By: Mark Smulian
Angola should reform its education system to give students better value and match what is taught to the needs of the labour market, an African Development Bank report has said.
Higher education costs were “exorbitantly high and a burden on students who are not receiving the services that they pay for”, the bank said.
The study found demand for higher education had resulted in the growth of private institutions that were often unregulated and of poor quality, with the number of higher education students entering the system having increased 28-fold in the last 15 years.
Angola needed comprehensive and coordinated action to reform its education system to respond to national development challenges, and economic diversification, the bank said.
It stressed the importance of teaching science, technology, engineering and mathematics at secondary school level but said the lack of examinations on leaving secondary education made it difficult for universities to assess the entry level of students.

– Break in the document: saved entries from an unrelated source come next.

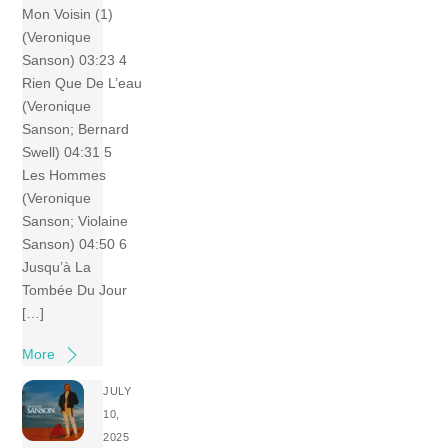
Mon Voisin (1)
(Veronique
Sanson) 03:23 4
Rien Que De L’eau
(Veronique
Sanson; Bernard
Swell) 04:31 5
Les Hommes
(Veronique
Sanson; Violaine
Sanson) 04:50 6
Jusqu’à La
Tombée Du Jour
[…]
More
JULY
10,
2025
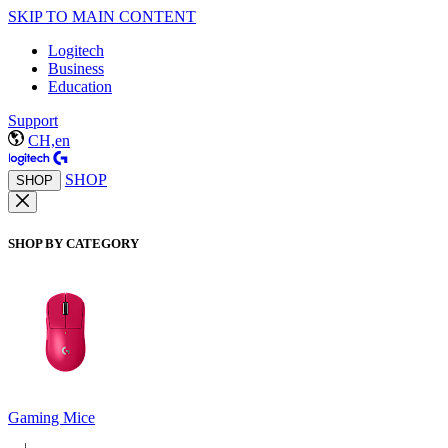
SKIP TO MAIN CONTENT
Logitech
Business
Education
Support
CH,en
SHOP
SHOP
SHOP BY CATEGORY
Gaming Mice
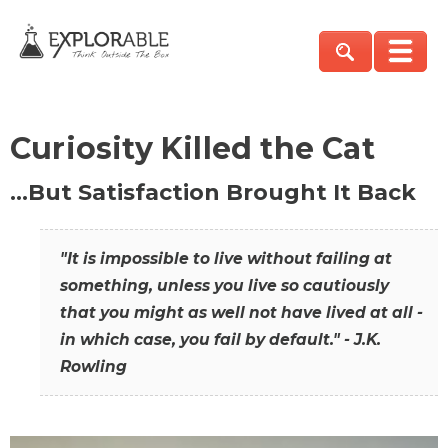
Curiosity Killed the Cat
…But Satisfaction Brought It Back
"It is impossible to live without failing at
something, unless you live so cautiously
that you might as well not have lived at all -
in which case, you fail by default." - J.K.
Rowling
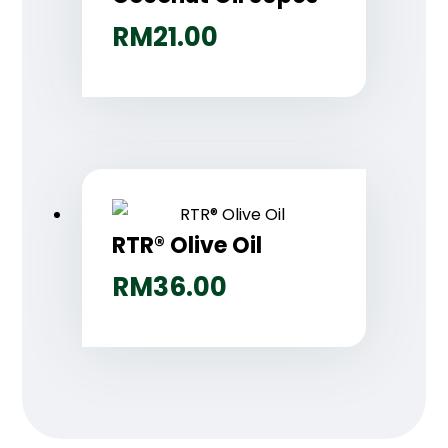
RM
21.00
RTR® Olive Oil
RM
36.00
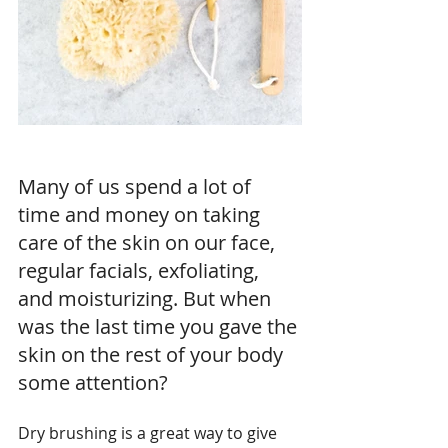
Many of us spend a lot of 
time and money on taking 
care of the skin on our face, 
regular facials, exfoliating, 
and moisturizing. But when 
was the last time you gave the 
skin on the rest of your body 
some attention?
Dry brushing is a great way to give 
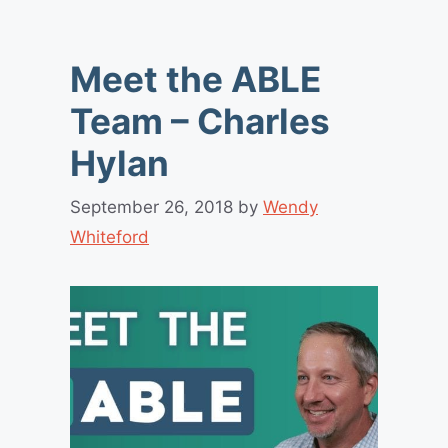
Meet the ABLE
Team – Charles
Hylan
September 26, 2018
by
Wendy
Whiteford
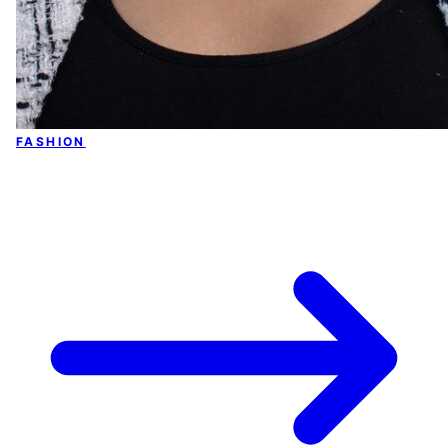
FASHION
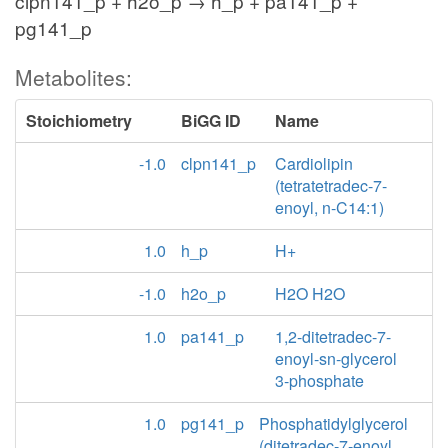
clpn141_p + h2o_p → h_p + pa141_p +
pg141_p
Metabolites:
Stoichiometry
BiGG ID
Name
-1.0
clpn141_p
Cardiolipin
(tetratetradec-7-
enoyl, n-C14:1)
1.0
h_p
H+
-1.0
h2o_p
H2O H2O
1.0
pa141_p
1,2-ditetradec-7-
enoyl-sn-glycerol
3-phosphate
1.0
pg141_p
Phosphatidylglycerol
(ditetradec-7-enoyl,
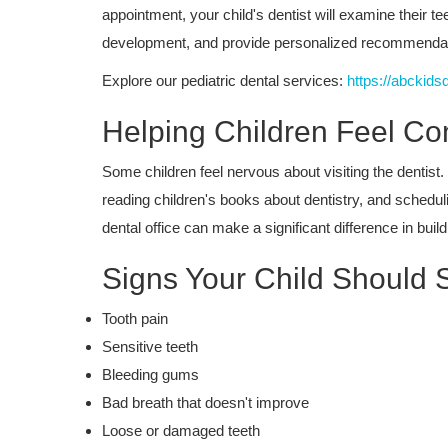
appointment, your child's dentist will examine their t
development, and provide personalized recommendatio
Explore our pediatric dental services:
https://abckids
Helping Children Feel Co
Some children feel nervous about visiting the dentist.
reading children's books about dentistry, and schedul
dental office can make a significant difference in buil
Signs Your Child Should 
Dental Care
Tooth pain
Why Granada Hills Parents Choo
Sensitive teeth
Pediatric Dentistry Services for...
Bleeding gums
Bad breath that doesn't improve
Loose or damaged teeth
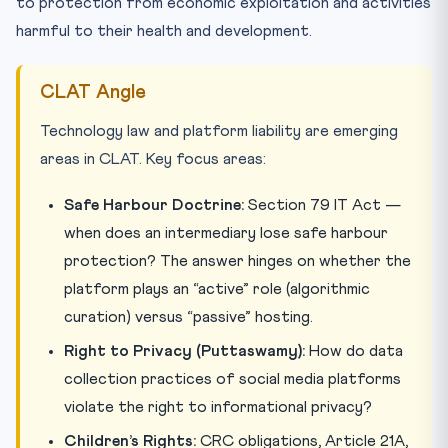
to protection from economic exploitation and activities
harmful to their health and development.
CLAT Angle
Technology law and platform liability are emerging
areas in CLAT. Key focus areas:
Safe Harbour Doctrine:
Section 79 IT Act —
when does an intermediary lose safe harbour
protection? The answer hinges on whether the
platform plays an “active” role (algorithmic
curation) versus “passive” hosting.
Right to Privacy (Puttaswamy):
How do data
collection practices of social media platforms
violate the right to informational privacy?
Children’s Rights:
CRC obligations, Article 21A,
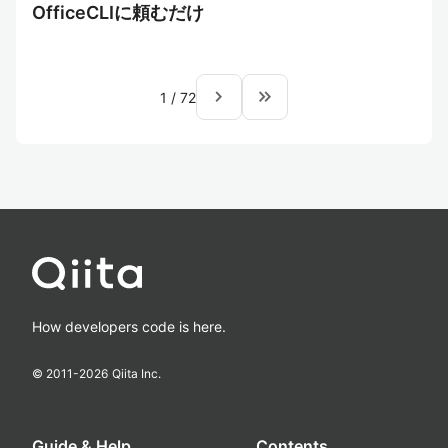
OfficeCLIに頼むだけ
navigate_next
keyboard_double_arrow_right
1
/
72
How developers code is here.
© 2011-
2026
Qiita Inc.
Guide & Help
Contents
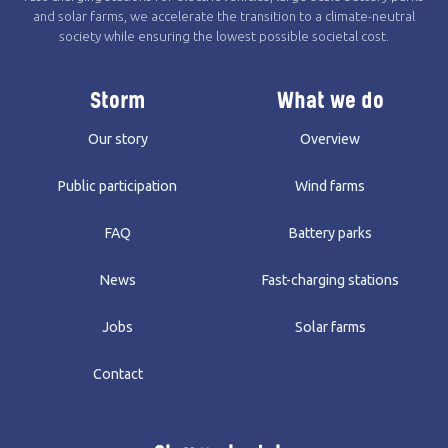
and solar farms, we accelerate the transition to a climate-neutral
society while ensuring the lowest possible societal cost.
Storm
What we do
Our story
Overview
Public participation
Wind farms
FAQ
Battery parks
News
Fast-charging stations
Jobs
Solar farms
Contact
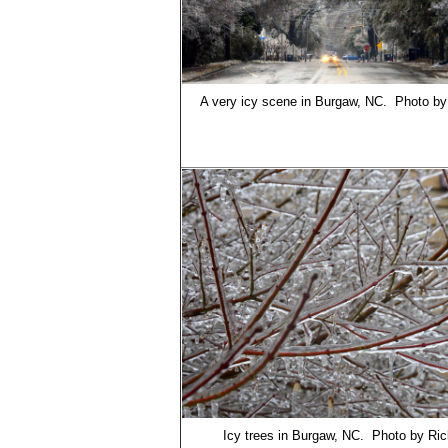
A very icy scene in Burgaw, NC. Photo b
Icy trees in Burgaw, NC. Photo by Ri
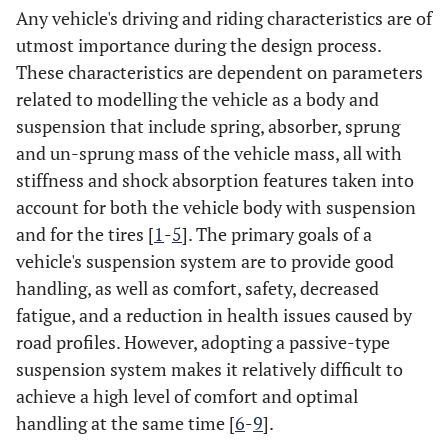
Any vehicle's driving and riding characteristics are of
utmost importance during the design process.
These characteristics are dependent on parameters
related to modelling the vehicle as a body and
suspension that include spring, absorber, sprung
and un-sprung mass of the vehicle mass, all with
stiffness and shock absorption features taken into
account for both the vehicle body with suspension
and for the tires [
1
-
5
]. The primary goals of a
vehicle's suspension system are to provide good
handling, as well as comfort, safety, decreased
fatigue, and a reduction in health issues caused by
road profiles. However, adopting a passive-type
suspension system makes it relatively difficult to
achieve a high level of comfort and optimal
handling at the same time [
6
-
9
].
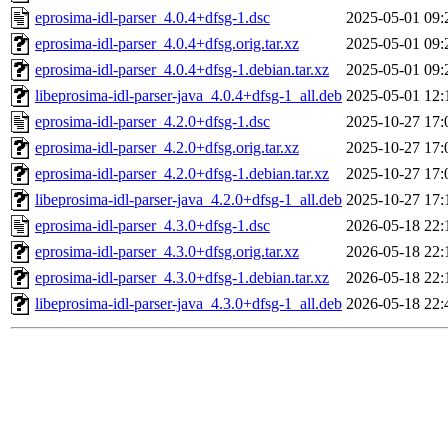
eprosima-idl-parser_4.0.4+dfsg-1.dsc
2025-05-01 09:
eprosima-idl-parser_4.0.4+dfsg.orig.tar.xz
2025-05-01 09:
eprosima-idl-parser_4.0.4+dfsg-1.debian.tar.xz
2025-05-01 09:
libeprosima-idl-parser-java_4.0.4+dfsg-1_all.deb
2025-05-01 12:
eprosima-idl-parser_4.2.0+dfsg-1.dsc
2025-10-27 17:
eprosima-idl-parser_4.2.0+dfsg.orig.tar.xz
2025-10-27 17:
eprosima-idl-parser_4.2.0+dfsg-1.debian.tar.xz
2025-10-27 17:
libeprosima-idl-parser-java_4.2.0+dfsg-1_all.deb
2025-10-27 17:
eprosima-idl-parser_4.3.0+dfsg-1.dsc
2026-05-18 22:
eprosima-idl-parser_4.3.0+dfsg.orig.tar.xz
2026-05-18 22:
eprosima-idl-parser_4.3.0+dfsg-1.debian.tar.xz
2026-05-18 22:
libeprosima-idl-parser-java_4.3.0+dfsg-1_all.deb
2026-05-18 22:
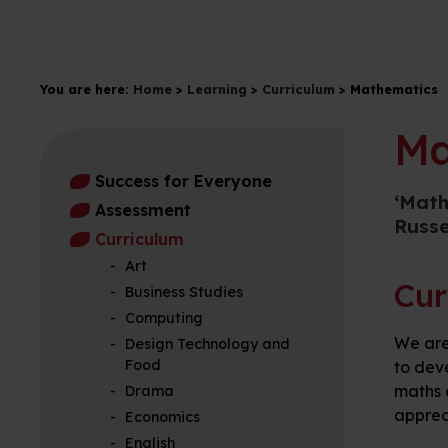
You are here:
Home
>
Learning
>
Curriculum
>
Mathematics
Ma
Success for Everyone
‘Math
Assessment
Russe
Curriculum
Art
Cur
Business Studies
Computing
We are
Design Technology and
Food
to dev
maths 
Drama
apprec
Economics
English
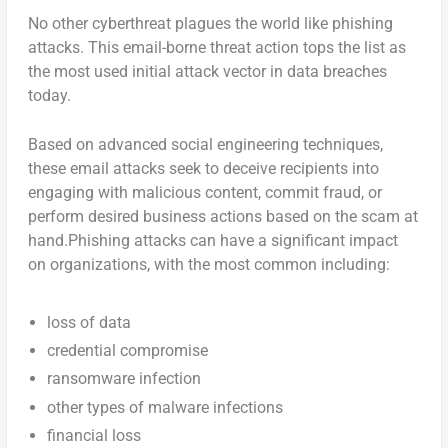
No other cyberthreat plagues the world like phishing
attacks. This email-borne threat action tops the list as
the most used initial attack vector in data breaches
today.
Based on advanced social engineering techniques,
these email attacks seek to deceive recipients into
engaging with malicious content, commit fraud, or
perform desired business actions based on the scam at
hand.Phishing attacks can have a significant impact
on organizations, with the most common including:
loss of data
credential compromise
ransomware infection
other types of malware infections
financial loss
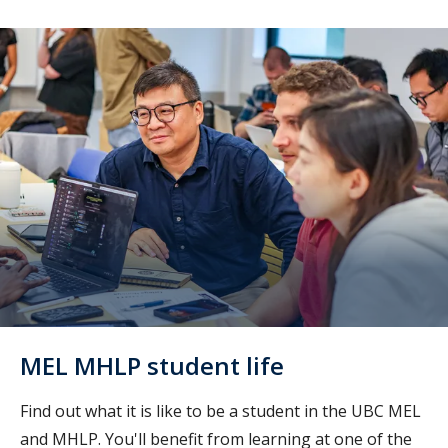
MEL MHLP student life
Find out what it is like to be a student in the UBC MEL
and MHLP. You'll benefit from learning at one of the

At university level there was very little research conducted and while the emphasis was on teaching, universities “still use outdated pedagogical models such as delivering lectures to large amphitheatres of students, [while] group work that stimulates creativity, critical thinking, and teaches team building skills are rare − if not non-existent,” the report said.
Teachers often lacked required qualifications and were insufficiently trained, while lecturers who teach bachelor degree courses were often themselves only qualified at this level.
Training courses were found to be limited and often disconnected from labour market needs.
Students lacked mathematical skills and so were unable to enter scientific education and opted instead for social sciences, law or business management “which is less expensive and easier to set up by private institutions compared to scientific institutions [and] has created a gap between the demand and supply of skills”.